Couverture de cinquante nuances de Grey d'EL James France JC LattèsJe sais pertinemment que cette critique est inutile. De toute façon ceux qui n’ont pas déjà lu 50 nuances de Grey, n’ont pas l’intention de le lire (et ils ont raison, ils sont vachement plus forts que moi), mais je n’allais tout de même pas passer sur cette occasion de rigoler un coup.

Si j’étais une fille synthétique, je pourrais d’ailleurs faire une critique en trois lettres : LOL.

Juste après la lecture, ma réaction a été : Non, ben, oui, mais parce que je veux dire, bof, je veux bien, on lit pour s’amuser, ok, bref, mais là quand même, heu franchement, quoi, non, mais, vraiment ?

D’où mon analyse structurée, claire et concise du phénomène Fifty Shades ci-dessous :

Résumé :

Cinquante nuances de Grey est l’histoire d’une pauvre courge qui hésite pendant 560 pages à commencer une relation SM  avec un psychopathe.

Analyse approfondie et philosophique des personnages :

La pauvre courge :

Anastasia Steele, étudiante pure et vierge d’une vingtaine d’années est fan de Jane Austen. Nous noterons ici l’habileté d’EL James qui, pour brouiller les pistes et créer un personnage multi-dimensionnel a pris soin de donner à A. Steele le franc-parler d’une actrice de X sur le retour reconvertie en charretière, tout en la faisant rougir toutes les deux secondes comme une collégienne qui vient de se faire un shot de tabasco.

Le psychopathe : 

Je ne veux pas qu’on me reproche de juger les préférences sexuelles des gens et je tiens donc à souligner que la passion de ce brave Christian Grey pour les fouets et les menottes est le cadet de mes soucis et que ce n’est en aucun cas la raison pour laquelle je me permets de considérer qu’il est un psychopathe. D’ailleurs même si on se tapait 560 pages de Christian et Anastasia en position du missionnaire, voire en train de cueillir des coquelicots dans un champ de maïs, Christian Grey serait tout de même un psychopathe.

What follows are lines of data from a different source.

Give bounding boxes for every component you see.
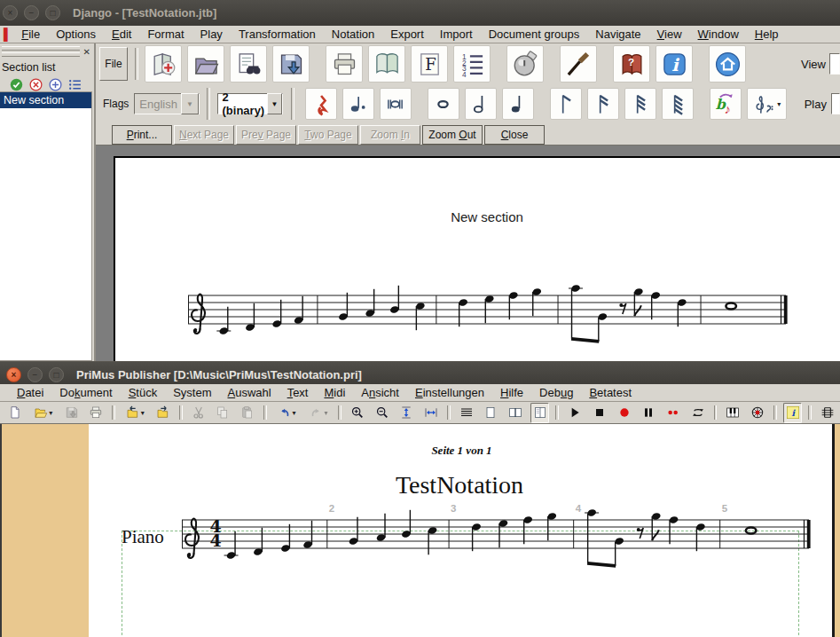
info-button[interactable]: i (656, 45, 693, 83)
menu-item-export[interactable]: Export (382, 26, 432, 43)
spacing-button[interactable] (818, 403, 837, 423)
save-button[interactable] (62, 403, 82, 423)
zoom-out-button[interactable]: Zoom Out (422, 125, 483, 145)
step-dots-button[interactable] (663, 403, 683, 423)
open-folder-button[interactable]: ▾ (30, 403, 57, 423)
whole-note-button[interactable] (428, 88, 459, 120)
play-input[interactable] (831, 93, 840, 114)
menu-item-transformation[interactable]: Transformation (231, 26, 324, 43)
dropdown-arrow-icon[interactable]: ▾ (777, 100, 781, 108)
menu-item-window[interactable]: Window (690, 26, 747, 43)
dotted-note-button[interactable] (342, 88, 374, 120)
menu-item-document-groups[interactable]: Document groups (481, 26, 588, 43)
paste-button[interactable] (238, 403, 257, 423)
close-button[interactable]: Close (484, 125, 545, 145)
flag-division-combo[interactable]: 2 (binary) ▼ (217, 93, 284, 114)
forward-folder-button[interactable] (153, 403, 173, 423)
dropdown-arrow-icon[interactable]: ▼ (267, 93, 282, 114)
zoom-in-button[interactable]: Zoom In (360, 125, 420, 145)
dropdown-arrow-icon[interactable]: ▾ (49, 409, 52, 417)
copy-button[interactable] (214, 403, 233, 423)
help-book-button[interactable]: ? (613, 45, 650, 83)
open-button[interactable] (187, 45, 224, 83)
back-folder-button[interactable]: ▾ (122, 403, 148, 423)
menu-item-navigate[interactable]: Navigate (587, 26, 648, 43)
menu-item-ansicht[interactable]: Ansicht (353, 384, 407, 401)
quarter-rest-button[interactable] (305, 88, 337, 120)
menu-item-help[interactable]: Help (747, 26, 787, 43)
menu-item-notation[interactable]: Notation (324, 26, 382, 43)
close-button[interactable]: × (3, 5, 18, 20)
file-menu-button[interactable]: File (99, 47, 128, 81)
menu-item-einstellungen[interactable]: Einstellungen (407, 384, 492, 401)
maximize-button[interactable]: □ (49, 367, 64, 382)
menu-item-debug[interactable]: Debug (531, 384, 581, 401)
primus-score-canvas[interactable]: 234544 (89, 493, 835, 617)
menu-item-midi[interactable]: Midi (316, 384, 353, 401)
flag-8th-button[interactable] (550, 88, 582, 120)
piano-button[interactable] (723, 403, 742, 423)
section-list[interactable]: New section (0, 91, 92, 361)
fit-height-button[interactable] (396, 403, 416, 423)
menu-item-format[interactable]: Format (139, 26, 192, 43)
minimize-button[interactable]: − (24, 5, 39, 20)
undo-button[interactable]: ▾ (273, 403, 300, 423)
two-page-button[interactable] (506, 403, 525, 423)
staff-lines-button[interactable] (457, 403, 476, 423)
half-page-button[interactable] (530, 403, 550, 423)
close-panel-icon[interactable]: ✕ (83, 47, 90, 57)
dock-grip[interactable] (2, 52, 80, 57)
book-button[interactable] (368, 45, 405, 83)
info-yellow-button[interactable]: i (783, 403, 803, 423)
knob-button[interactable] (506, 45, 544, 83)
menu-item-text[interactable]: Text (279, 384, 317, 401)
dock-grip[interactable] (2, 46, 80, 51)
maximize-button[interactable]: □ (45, 5, 60, 20)
save-button[interactable] (272, 45, 310, 83)
next-page-button[interactable]: Next Page (174, 125, 234, 145)
menu-item-file[interactable]: File (13, 26, 48, 43)
screwdriver-button[interactable] (560, 45, 597, 83)
stop-button[interactable] (590, 403, 609, 423)
menu-item-auswahl[interactable]: Auswahl (219, 384, 279, 401)
print-button[interactable] (87, 403, 106, 423)
search-document-button[interactable] (230, 45, 267, 83)
print--button[interactable]: Print... (112, 125, 172, 145)
new-document-button[interactable] (5, 403, 25, 423)
print-button[interactable] (326, 45, 363, 83)
flag-64th-button[interactable] (662, 88, 694, 120)
dropdown-arrow-icon[interactable]: ▾ (325, 409, 328, 417)
flag-language-combo[interactable]: English ▼ (134, 93, 200, 114)
menu-item-datei[interactable]: Datei (9, 384, 51, 401)
two-page-button[interactable]: Two Page (298, 125, 358, 145)
voice-list-button[interactable]: 1234 (453, 45, 491, 83)
menu-item-import[interactable]: Import (432, 26, 481, 43)
fit-width-button[interactable] (421, 403, 441, 423)
metronome-wheel-button[interactable] (748, 403, 767, 423)
flag-16th-button[interactable] (587, 88, 619, 120)
new-score-button[interactable] (145, 45, 182, 83)
menu-item-edit[interactable]: Edit (104, 26, 139, 43)
play-button[interactable] (565, 403, 585, 423)
clef-select-button[interactable]: ▾ (747, 88, 787, 120)
half-note-button[interactable] (465, 88, 497, 120)
menu-item-betatest[interactable]: Betatest (581, 384, 640, 401)
quarter-note-button[interactable] (502, 88, 534, 120)
redo-button[interactable]: ▾ (305, 403, 332, 423)
zoom-in-button[interactable] (348, 403, 367, 423)
section-list-item[interactable]: New section (0, 92, 91, 108)
single-page-button[interactable] (481, 403, 500, 423)
minimize-button[interactable]: − (27, 367, 43, 382)
dropdown-arrow-icon[interactable]: ▾ (141, 409, 145, 417)
dropdown-arrow-icon[interactable]: ▾ (292, 409, 295, 417)
prev-page-button[interactable]: Prev Page (236, 125, 296, 145)
menu-item-play[interactable]: Play (192, 26, 231, 43)
dropdown-arrow-icon[interactable]: ▼ (181, 93, 199, 114)
menu-item-dokument[interactable]: Dokument (51, 384, 120, 401)
transpose-button[interactable]: b♪ (710, 88, 742, 120)
pause-button[interactable] (639, 403, 658, 423)
menu-item-view[interactable]: View (649, 26, 690, 43)
flag-32nd-button[interactable] (624, 88, 656, 120)
view-input[interactable] (829, 53, 840, 75)
close-button[interactable]: × (6, 367, 21, 382)
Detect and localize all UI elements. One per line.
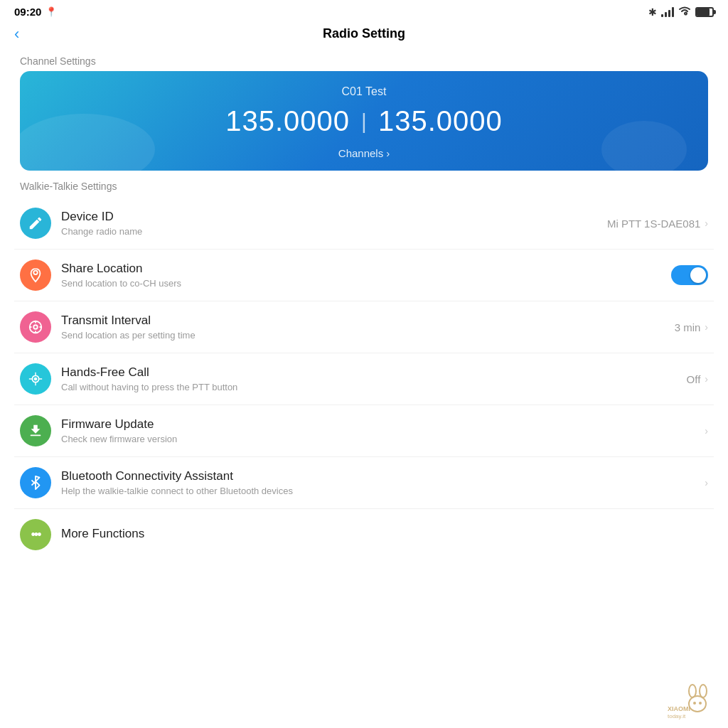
battery-icon [695, 7, 714, 17]
channel-frequencies: 135.0000 | 135.0000 [37, 105, 691, 137]
svg-point-2 [33, 325, 38, 329]
more-functions-icon-circle: ••• [20, 519, 51, 550]
svg-text:XIAOMI: XIAOMI [668, 705, 690, 712]
freq-value-2: 135.0000 [378, 105, 503, 137]
bluetooth-subtitle: Help the walkie-talkie connect to other … [61, 486, 705, 496]
settings-item-bluetooth[interactable]: Bluetooth Connectivity Assistant Help th… [14, 457, 714, 509]
hands-free-chevron-icon: › [705, 373, 708, 385]
bluetooth-status-icon: ✱ [648, 6, 657, 18]
firmware-update-icon-circle [20, 415, 51, 446]
channel-card[interactable]: C01 Test 135.0000 | 135.0000 Channels › [20, 71, 708, 171]
firmware-update-right: › [705, 425, 708, 437]
settings-item-firmware-update[interactable]: Firmware Update Check new firmware versi… [14, 405, 714, 457]
svg-point-0 [33, 271, 38, 275]
settings-list: Device ID Change radio name Mi PTT 1S-DA… [0, 198, 728, 560]
hands-free-content: Hands-Free Call Call without having to p… [61, 365, 687, 392]
transmit-interval-icon-circle [20, 311, 51, 343]
share-location-icon-circle [20, 259, 51, 291]
svg-point-13 [689, 696, 706, 712]
channel-name: C01 Test [37, 85, 691, 98]
bluetooth-chevron-icon: › [705, 477, 708, 488]
transmit-interval-value: 3 min › [675, 321, 708, 333]
device-id-value: Mi PTT 1S-DAE081 › [607, 218, 708, 230]
firmware-update-title: Firmware Update [61, 417, 705, 432]
device-id-subtitle: Change radio name [61, 226, 607, 237]
wifi-icon [678, 6, 691, 18]
svg-point-14 [693, 702, 696, 705]
share-location-subtitle: Send location to co-CH users [61, 278, 671, 289]
settings-item-more-functions[interactable]: ••• More Functions [14, 509, 714, 560]
svg-text:today.it: today.it [668, 713, 686, 719]
transmit-interval-title: Transmit Interval [61, 314, 675, 328]
share-location-toggle[interactable] [671, 265, 708, 285]
device-id-icon-circle [20, 208, 51, 239]
hands-free-icon-circle [20, 363, 51, 395]
more-functions-content: More Functions [61, 527, 708, 543]
device-id-title: Device ID [61, 210, 607, 224]
device-id-content: Device ID Change radio name [61, 210, 607, 237]
settings-item-hands-free[interactable]: Hands-Free Call Call without having to p… [14, 353, 714, 405]
back-button[interactable]: ‹ [14, 25, 19, 43]
freq-divider: | [361, 109, 367, 134]
share-location-title: Share Location [61, 262, 671, 276]
device-id-chevron-icon: › [705, 218, 708, 229]
transmit-interval-chevron-icon: › [705, 321, 708, 333]
watermark: XIAOMI today.it [664, 684, 714, 722]
settings-item-transmit-interval[interactable]: Transmit Interval Send location as per s… [14, 301, 714, 353]
walkie-talkie-section-label: Walkie-Talkie Settings [0, 171, 728, 198]
status-icons: ✱ [648, 6, 714, 18]
bluetooth-icon-circle [20, 467, 51, 498]
hands-free-value: Off › [687, 373, 708, 385]
firmware-update-content: Firmware Update Check new firmware versi… [61, 417, 705, 444]
svg-point-8 [34, 378, 38, 381]
more-functions-title: More Functions [61, 527, 708, 541]
transmit-interval-content: Transmit Interval Send location as per s… [61, 314, 675, 341]
bluetooth-content: Bluetooth Connectivity Assistant Help th… [61, 469, 705, 496]
signal-icon [661, 7, 674, 17]
bluetooth-right: › [705, 477, 708, 488]
channels-link[interactable]: Channels › [37, 147, 691, 159]
channel-section-label: Channel Settings [0, 50, 728, 71]
status-time: 09:20 📍 [14, 6, 57, 18]
page-title: Radio Setting [323, 26, 405, 41]
settings-item-share-location[interactable]: Share Location Send location to co-CH us… [14, 250, 714, 301]
firmware-update-chevron-icon: › [705, 425, 708, 437]
hands-free-subtitle: Call without having to press the PTT but… [61, 382, 687, 392]
firmware-update-subtitle: Check new firmware version [61, 434, 705, 444]
status-bar: 09:20 📍 ✱ [0, 0, 728, 21]
svg-point-12 [700, 685, 707, 697]
toggle-knob [690, 267, 706, 283]
freq-value-1: 135.0000 [225, 105, 350, 137]
transmit-interval-subtitle: Send location as per setting time [61, 330, 675, 341]
location-pin-icon: 📍 [46, 6, 57, 17]
channels-chevron-icon: › [386, 147, 390, 159]
bluetooth-title: Bluetooth Connectivity Assistant [61, 469, 705, 483]
share-location-right[interactable] [671, 265, 708, 285]
hands-free-title: Hands-Free Call [61, 365, 687, 380]
settings-item-device-id[interactable]: Device ID Change radio name Mi PTT 1S-DA… [14, 198, 714, 250]
nav-header: ‹ Radio Setting [0, 21, 728, 50]
svg-point-15 [699, 702, 702, 705]
share-location-content: Share Location Send location to co-CH us… [61, 262, 671, 289]
svg-point-11 [689, 685, 696, 697]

Démonstration en trois parties : 

1) Concentrez-vous et imaginez que Christian Grey ressemble à ça (pardon, Brian Baumgartner d’utiliser ton image à ces fins triviales) :

Gif animé Brian Baumgartner The Office

2) Maintenant imaginez que cette personne (Christian Grey, donc) vous suive dans la rue, tracke votre téléphone portable afin de savoir à chaque instant où vous êtes, se pointe sans crier gare à votre lieu de travail ou votre appartement, interfère dans votre vie professionnelle, vous force à manger ce qu’il veut, à porter les habits qu’il veut, voire (HORREUR) à faire du sport.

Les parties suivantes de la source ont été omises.